= Accounting Hall of Fame =

Economics prize

The Accounting Hall of Fame is an award "recognizing accountants who are making or have made a significant contribution to the advancement of accounting" since the beginning of the 20th century. Inductees are from both accounting academia and practice. Since its inception in 1950 at Ohio State University (OSU) it has honored 124 influential accounting professors, professional practitioners, and government and business accountants from the United States and other countries.

Annual inductions to the Accounting Hall of Fame are the customary procedure. However, in some years there are no inductions, and in others multiple inductions are made.

Selection to the Accounting Hall of Fame is intended to honor and recognize distinguished service and contributions to the progress of accounting in any of its various fields. Evidence of such service includes contributions to accounting research and literature, significant service to professional accounting organizations, wide recognition as an authority in some fields of accounting, advancement of accounting education, and public service. A member must have reached a position of eminence from which the nature of his or her contributions may be established.

It is now hosted by the American Accounting Association (AAA). In 2017, OSU entered into an agreement with the American Accounting Association to transfer the authority to host the Hall of Fame to the AAA. The Accounting Hall of Fame Committee convenes the electors and administers the process to make the selections.
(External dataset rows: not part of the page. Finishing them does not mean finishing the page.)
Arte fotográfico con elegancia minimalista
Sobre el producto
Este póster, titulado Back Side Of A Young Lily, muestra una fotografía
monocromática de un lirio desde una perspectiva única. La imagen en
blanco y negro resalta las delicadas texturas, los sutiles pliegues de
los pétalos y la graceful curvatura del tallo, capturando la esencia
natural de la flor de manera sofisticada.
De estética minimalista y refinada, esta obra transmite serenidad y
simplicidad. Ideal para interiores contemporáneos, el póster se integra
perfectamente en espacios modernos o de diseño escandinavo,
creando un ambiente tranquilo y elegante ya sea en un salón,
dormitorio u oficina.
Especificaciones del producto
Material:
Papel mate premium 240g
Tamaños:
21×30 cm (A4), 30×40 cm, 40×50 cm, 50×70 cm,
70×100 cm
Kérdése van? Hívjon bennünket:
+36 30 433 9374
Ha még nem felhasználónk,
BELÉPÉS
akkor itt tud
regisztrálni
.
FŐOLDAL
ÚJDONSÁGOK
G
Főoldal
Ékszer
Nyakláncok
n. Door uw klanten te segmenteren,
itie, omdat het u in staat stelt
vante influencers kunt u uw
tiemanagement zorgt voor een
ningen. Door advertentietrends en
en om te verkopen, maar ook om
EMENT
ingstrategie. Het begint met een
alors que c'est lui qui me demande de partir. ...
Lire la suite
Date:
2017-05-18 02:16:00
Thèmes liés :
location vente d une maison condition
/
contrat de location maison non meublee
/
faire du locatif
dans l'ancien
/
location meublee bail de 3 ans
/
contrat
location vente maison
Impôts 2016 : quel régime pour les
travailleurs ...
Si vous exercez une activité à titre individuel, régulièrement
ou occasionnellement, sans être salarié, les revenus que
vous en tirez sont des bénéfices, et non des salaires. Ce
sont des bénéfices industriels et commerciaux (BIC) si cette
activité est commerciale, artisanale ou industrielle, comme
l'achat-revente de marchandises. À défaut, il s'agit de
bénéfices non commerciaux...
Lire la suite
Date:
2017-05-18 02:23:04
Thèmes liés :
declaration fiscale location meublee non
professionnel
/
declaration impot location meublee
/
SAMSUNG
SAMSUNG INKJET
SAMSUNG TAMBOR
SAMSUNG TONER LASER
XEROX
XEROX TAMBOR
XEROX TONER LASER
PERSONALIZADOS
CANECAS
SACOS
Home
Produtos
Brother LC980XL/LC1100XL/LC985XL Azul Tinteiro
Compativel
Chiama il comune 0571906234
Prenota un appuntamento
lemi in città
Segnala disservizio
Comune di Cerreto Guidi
The induction of the 2026 members took place at the AAA Global Connect (formerly the Annual Meeting) in Las Vegas, NV.

== Overview ==

The Hall of Fame describes: "While selection to the Hall of Fame is intended to honor the people so chosen, it is also intended to be a recognition of distinguished service contributions to the progress of accounting in any of its various fields. Evidence of such service includes contributions to accounting research and literature, significant service to professional accounting organizations, wide recognition as an authority in some field of accounting, advancement of accounting education, and public service. A member must have reached a position of eminence from which the nature of his or her contributions may be judged."
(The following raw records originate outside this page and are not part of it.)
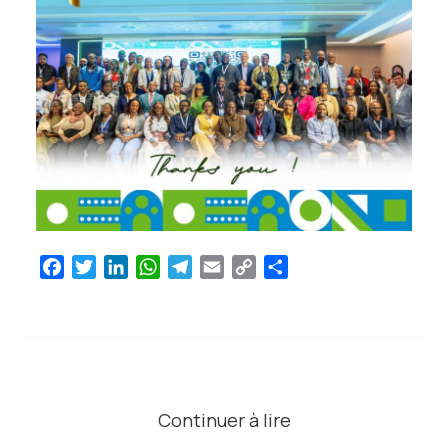
Facebook
Twitter
LinkedIn
WhatsApp
Telegram
Email
Copy
Partager
Link
Continuer à lire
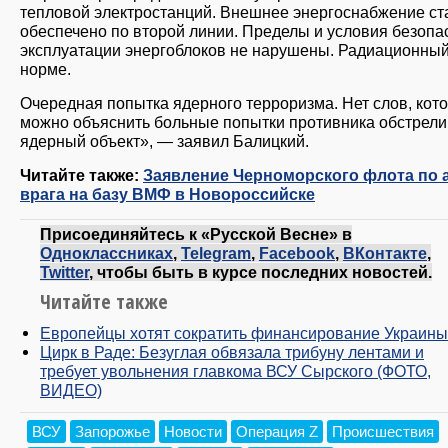
тепловой электростанций. Внешнее энергоснабжение ст
обеспечено по второй линии. Пределы и условия безопа
эксплуатации энергоблоков не нарушены. Радиационный
норме.
Очередная попытка ядерного терроризма. Нет слов, кот
можно объяснить больные попытки противника обстрели
ядерный объект», — заявил Балицкий.
Читайте также:
Заявление Черноморского флота по 
врага на базу ВМФ в Новороссийске
Присоединяйтесь к «Русской Весне» в
Одноклассниках
,
Telegram
,
Facebook
,
ВКонтакте
,
Twitter
, чтобы быть в курсе последних новостей.
Читайте также
Европейцы хотят сократить финансирование Украины
Цирк в Раде: Безуглая обвязала трибуну лентами и
требует увольнения главкома ВСУ Сырского (ФОТО,
ВИДЕО)
ВСУ
Запорожье
Новости
Операция Z
Происшествия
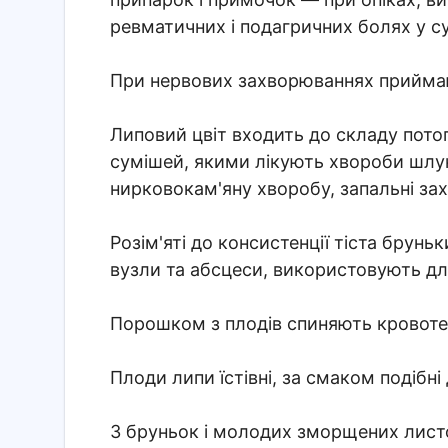
ревматичних і подагричних болях у с
При нервових захворюваннях приймаю
Липовий цвіт входить до складу потогі
сумішей, якими лікують хвороби шлунк
нирковокам'яну хворобу, запальні зах
Розім'яті до консистенції тіста брунь
вузли та абсцеси, використовують для
Порошком з плодів спиняють кровотечі
Плоди липи їстівні, за смаком подібні 
З бруньок і молодих зморщених листоч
"Election to The Accounting Hall of Fame is perhaps the only longstanding national award for accountants -- and probably the only international one as well -- in which both academic and practicing accountants vie for the same award."

Induction into the Accounting Hall of Fame is one of the higher honors available within accounting academia. The only comparable awards in the United States may be two awards of the American Accounting Association: the Notable Contributions to Accounting Literature Award Award which has been received by many of the Hall of Fame inductees, and the rare Seminal Contributions to Accounting Literature Award, which has only been awarded seven times. The sublist of inductees who are accounting academics, thus, includes many of the most notable accounting academics.

An accounting of 36 inductees during the first 26 years of the award identifies that 20 were chiefly active in public accounting (including 6 who were founders of major public accounting firms), 10 were university professors, 4 were government officials (including 3 chief accountants of the SEC), and that 2 were most prominent in industry.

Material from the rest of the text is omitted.